Review: “Other People We Married” by Emma Straub

Over the past few years, writes and readers of short story have been told, time and again, that their craft is dying, a relic of a time before shrinking publishing houses and e-readers of various size, shape, color. In this way, when a new collection is on the horizon, Spidey-senses begin to go wild. In no instance was this more true than with Other People We Married, the debut collection from Emma Straub, who reminded readers from the first page: short stories can be the truest form of fiction writing, a perfect collection of words, carefully chosen, clean, and delivered with conviction.

The first book published by small press Five Chapters (whose editor, David Daley, is a magnet for wonderful short story writing; Straub’s story, “Puttanesca,” was originally published in FC’s digital pages), Other People We Married showcases twelve finely-tuned stories, some with linked characters, others standalone.
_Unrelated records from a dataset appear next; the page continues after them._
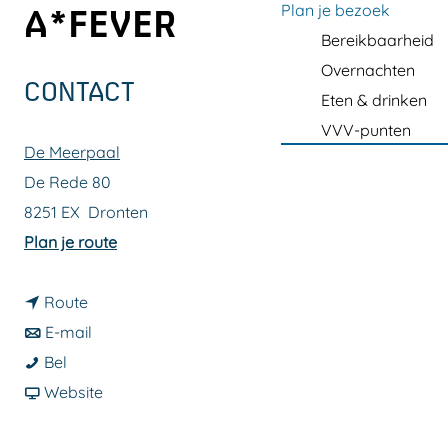
a
Plan je bezoek
A*FEVER
g
Bereikbaarheid
e
Overnachten
CONTACT
Eten & drinken
VVV-punten
De Meerpaal
De Rede 80
8251 EX
Dronten
n
Plan je route
a
n
a
Route
a
n
r
E-mail
H
a
a
H
Bel
a
r
a
v
a
Website
p
H
r
a
p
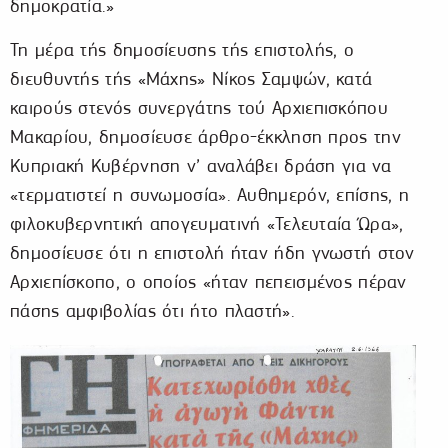
δημοκρατία.»
Τη μέρα τής δημοσίευσης τής επιστολής, ο
διευθυντής τής «Μάχης» Νίκος Σαμψών, κατά
καιρούς στενός συνεργάτης τού Αρχιεπισκόπου
Μακαρίου, δημοσίευσε άρθρο-έκκληση προς την
Κυπριακή Κυβέρνηση ν’ αναλάβει δράση για να
«τερματιστεί η συνωμοσία». Αυθημερόν, επίσης, η
φιλοκυβερνητική απογευματινή «Τελευταία Ώρα»,
δημοσίευσε ότι η επιστολή ήταν ήδη γνωστή στον
Αρχιεπίσκοπο, ο οποίος «ήταν πεπεισμένος πέραν
πάσης αμφιβολίας ότι ήτο πλαστή».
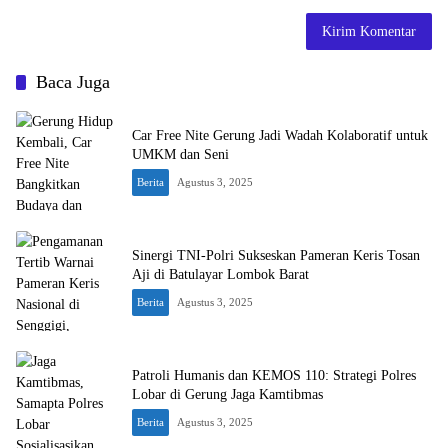
Baca Juga
Car Free Nite Gerung Jadi Wadah Kolaboratif untuk
UMKM dan Seni
Berita
Agustus 3, 2025
Sinergi TNI-Polri Sukseskan Pameran Keris Tosan
Aji di Batulayar Lombok Barat
Berita
Agustus 3, 2025
Patroli Humanis dan KEMOS 110: Strategi Polres
Lobar di Gerung Jaga Kamtibmas
Berita
Agustus 3, 2025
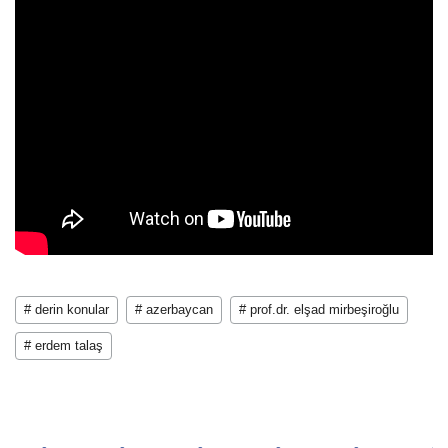
# derin konular
# azerbaycan
# prof.dr. elşad mirbeşiroğlu
# erdem talaş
Many—most notably Laura and Stephen from the aforementioned “Puttanesca”—are battling the collision of external and internal friction, but it is Straub’s use of genuineness and humor to cut the suffocating tension of these characters’ lives that really makes them stick to the reader’s bones. From young Greta in “Abraham’s Enchanted Forest” to Sophie in the novella-length “Fly-Over State” (originally published by FlatmanCrooked), Straub’s characters long for the search, the finding, the Wanderlust of daily existence.

The strongest story in the collection, amongst pages of brilliant writing, is “Orient Point,” the shortest in Other People We Married, and one whose brevity is reminiscent of Raymond Carver or Tobias Wolff. In five poignant, precise pages, Straub conveys a life underwhelmed, a young mother confronting a reality where even her own husband and daughter, Eve, feel like something foreign. “But it wasn’t the two of us that didn’t fit, me and Eve,” the narrator says. “It was only me.” Her words pervade, like the chilling, refreshing waves off Long Island on an unforgiving August morning.

(Emma Straub’s writing has often been featured on fwriction.)